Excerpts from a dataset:
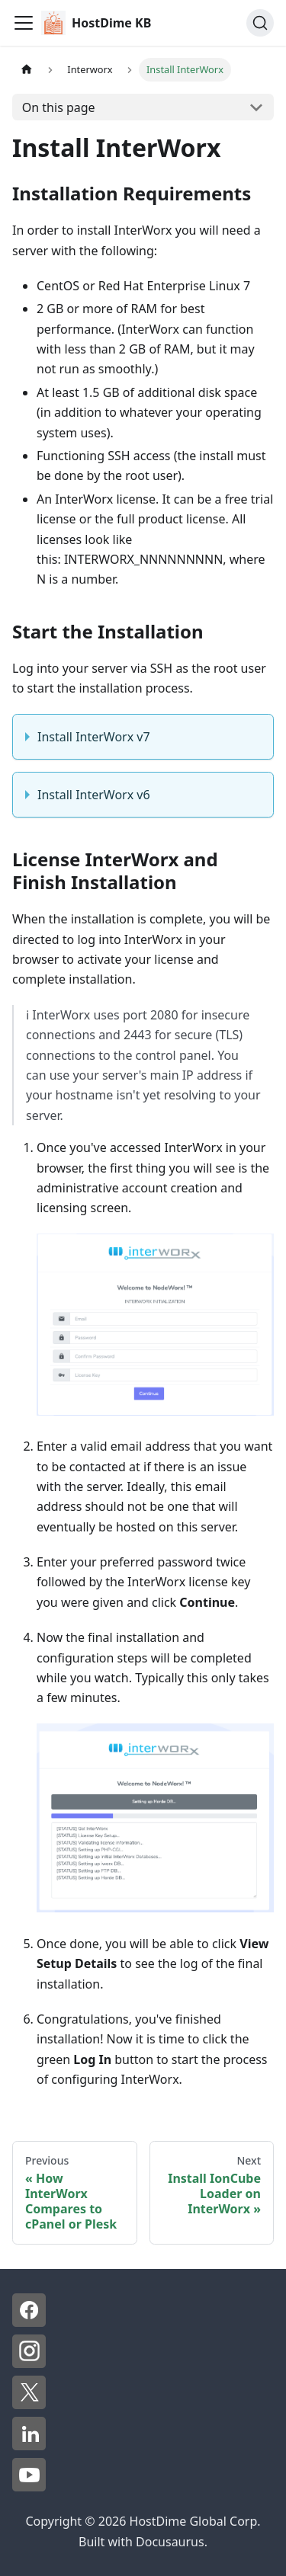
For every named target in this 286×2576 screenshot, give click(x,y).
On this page (58, 107)
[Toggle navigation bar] (23, 22)
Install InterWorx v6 (93, 794)
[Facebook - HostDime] (29, 2322)
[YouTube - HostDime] (29, 2486)
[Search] (260, 23)
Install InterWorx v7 (93, 736)
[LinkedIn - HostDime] (29, 2445)
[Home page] (26, 70)
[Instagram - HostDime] (29, 2363)
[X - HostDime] (29, 2404)
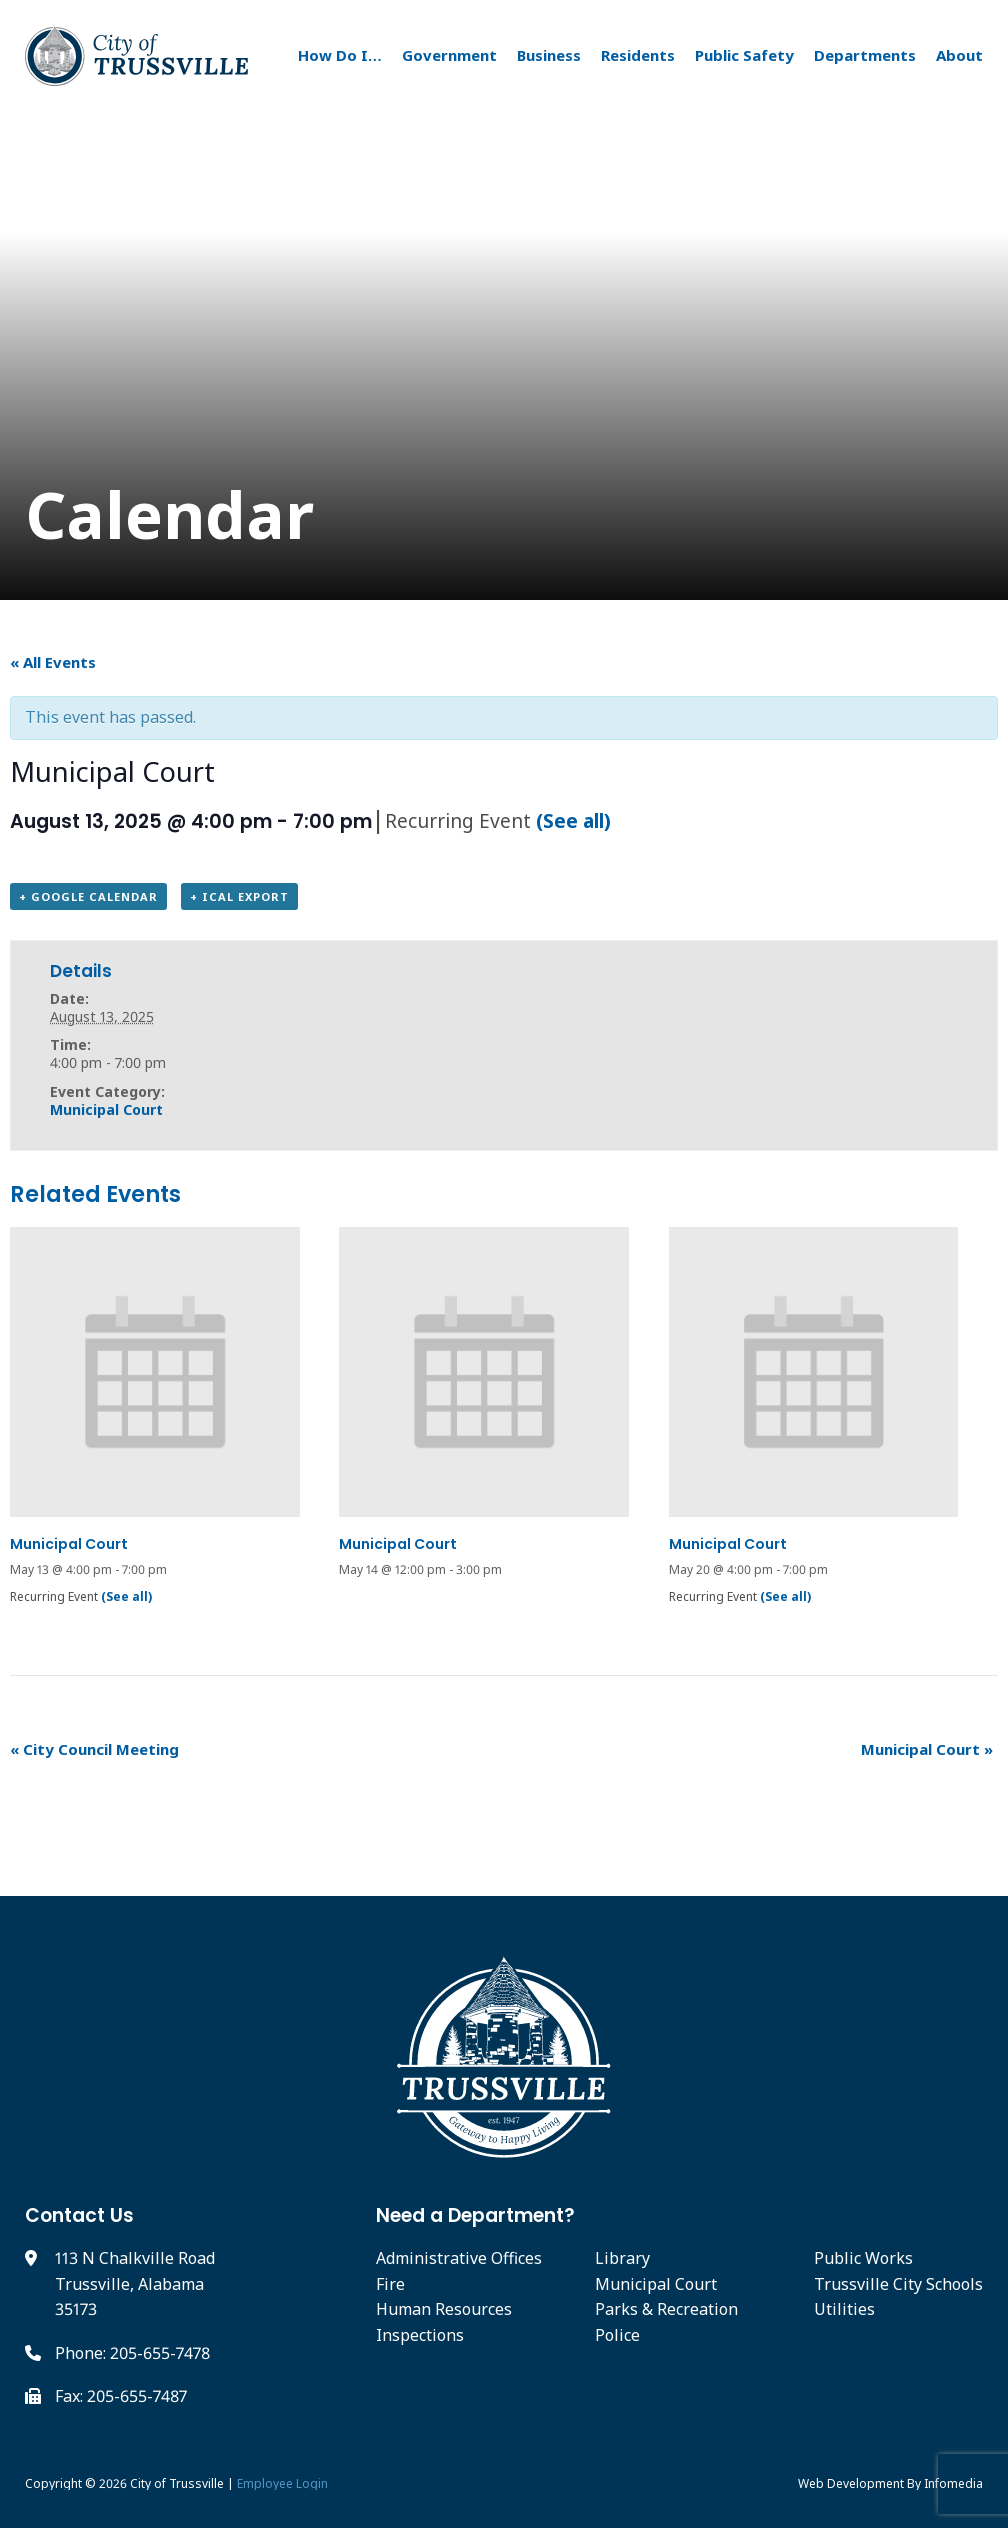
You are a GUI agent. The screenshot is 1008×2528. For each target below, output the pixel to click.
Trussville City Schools (898, 2284)
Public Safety (744, 55)
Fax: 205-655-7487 (121, 2396)
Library (622, 2258)
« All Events (53, 662)
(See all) (573, 820)
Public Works (863, 2258)
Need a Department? (475, 2215)
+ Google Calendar (88, 896)
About (959, 55)
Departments (865, 55)
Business (549, 55)
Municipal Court (106, 1109)
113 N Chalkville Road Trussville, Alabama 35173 (135, 2283)
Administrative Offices (459, 2258)
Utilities (844, 2309)
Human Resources (444, 2309)
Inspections (420, 2335)
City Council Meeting (94, 1749)
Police (617, 2335)
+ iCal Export (239, 896)
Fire (390, 2284)
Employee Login (282, 2483)
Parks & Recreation (666, 2309)
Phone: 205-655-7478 (132, 2353)
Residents (638, 55)
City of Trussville (177, 2483)
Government (449, 55)
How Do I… (340, 55)
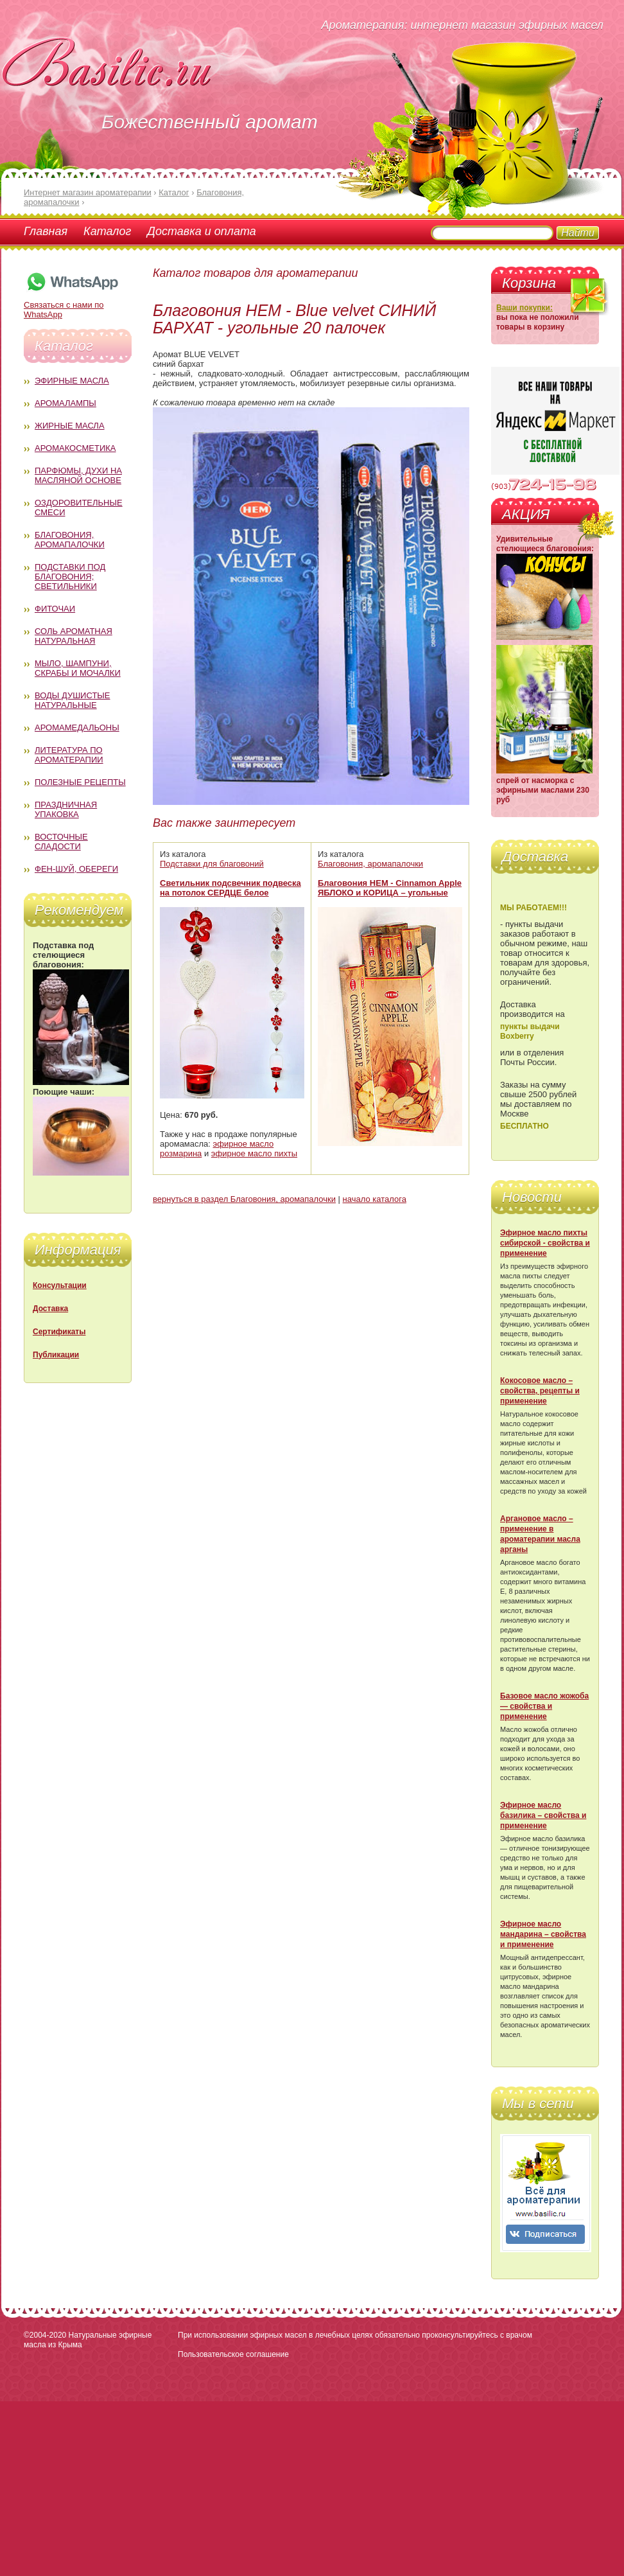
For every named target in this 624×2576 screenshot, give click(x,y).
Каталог (107, 231)
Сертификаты (59, 1331)
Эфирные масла (72, 380)
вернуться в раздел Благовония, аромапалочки (244, 1199)
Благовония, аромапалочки (70, 539)
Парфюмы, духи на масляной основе (78, 475)
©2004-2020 (45, 2335)
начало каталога (374, 1199)
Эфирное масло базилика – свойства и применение (543, 1815)
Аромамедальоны (77, 727)
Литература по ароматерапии (69, 754)
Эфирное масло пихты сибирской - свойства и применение (545, 1243)
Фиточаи (55, 608)
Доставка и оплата (201, 231)
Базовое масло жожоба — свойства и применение (544, 1706)
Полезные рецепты (80, 782)
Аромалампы (65, 403)
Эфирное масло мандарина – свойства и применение (543, 1934)
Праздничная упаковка (66, 809)
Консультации (60, 1285)
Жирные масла (70, 425)
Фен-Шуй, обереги (76, 869)
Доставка (50, 1308)
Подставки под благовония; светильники (70, 576)
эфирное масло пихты (254, 1153)
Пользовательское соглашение (233, 2354)
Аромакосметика (75, 448)
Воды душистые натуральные (72, 700)
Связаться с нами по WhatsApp (72, 304)
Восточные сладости (61, 841)
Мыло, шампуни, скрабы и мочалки (78, 668)
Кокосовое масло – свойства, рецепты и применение (540, 1391)
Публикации (56, 1354)
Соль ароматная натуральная (73, 636)
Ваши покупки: (524, 307)
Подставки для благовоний (212, 864)
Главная (45, 231)
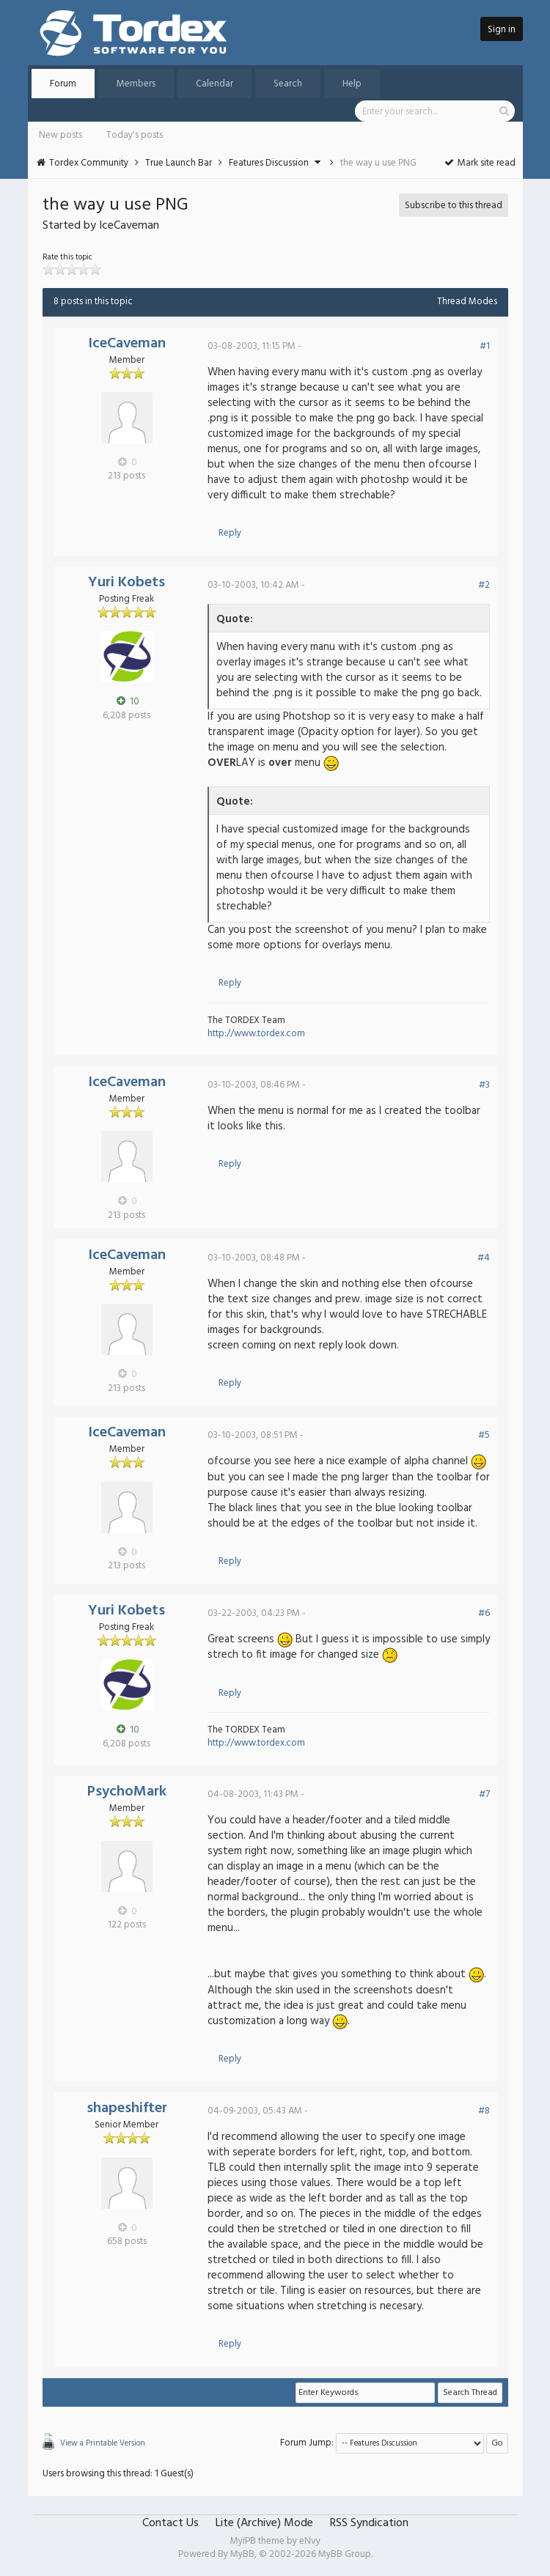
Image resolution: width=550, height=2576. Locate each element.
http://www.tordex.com (256, 1033)
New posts (60, 135)
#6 (484, 1613)
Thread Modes (467, 301)
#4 (483, 1258)
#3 (484, 1085)
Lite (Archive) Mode (264, 2523)
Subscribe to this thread (453, 205)
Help (352, 84)
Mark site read (479, 163)
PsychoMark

WHAT TO WORK ON: I would like you to set down the lines above, from the one containing "Аромамедальоны (77, 727)" to the final line, exactly as written and without pictures.

RESULT OF THIS EXERCISE:
Аромамедальоны (77, 727)
Литература по ароматерапии (69, 754)
Эфирное масло пихты сибирской - свойства и применение (545, 1243)
Фиточаи (55, 608)
Доставка и оплата (201, 231)
Базовое масло жожоба — свойства и применение (544, 1706)
Полезные рецепты (80, 782)
Аромалампы (65, 403)
Эфирное масло мандарина – свойства и применение (543, 1934)
Праздничная упаковка (66, 809)
Консультации (60, 1285)
Жирные масла (70, 425)
Фен-Шуй, обереги (76, 869)
Доставка (50, 1308)
Подставки под благовония; светильники (70, 576)
эфирное масло пихты (254, 1153)
Пользовательское соглашение (233, 2354)
Аромакосметика (75, 448)
Воды душистые натуральные (72, 700)
Связаться с нами по WhatsApp (72, 304)
Восточные сладости (61, 841)
Мыло, шампуни, скрабы и мочалки (78, 668)
Кокосовое масло – свойства, рецепты и применение (540, 1391)
Публикации (56, 1354)
Соль ароматная натуральная (73, 636)
Ваши покупки: (524, 307)
Подставки для благовоний (212, 864)
Главная (45, 231)
Image resolution: width=550, height=2576. Locate each element.
http://www.tordex.com (256, 1033)
New posts (60, 135)
#6 (484, 1613)
Thread Modes (467, 301)
#4 (483, 1258)
#3 (484, 1085)
Lite (Archive) Mode (264, 2523)
Subscribe to this thread (453, 205)
Help (352, 84)
Mark site read (479, 163)
PsychoMark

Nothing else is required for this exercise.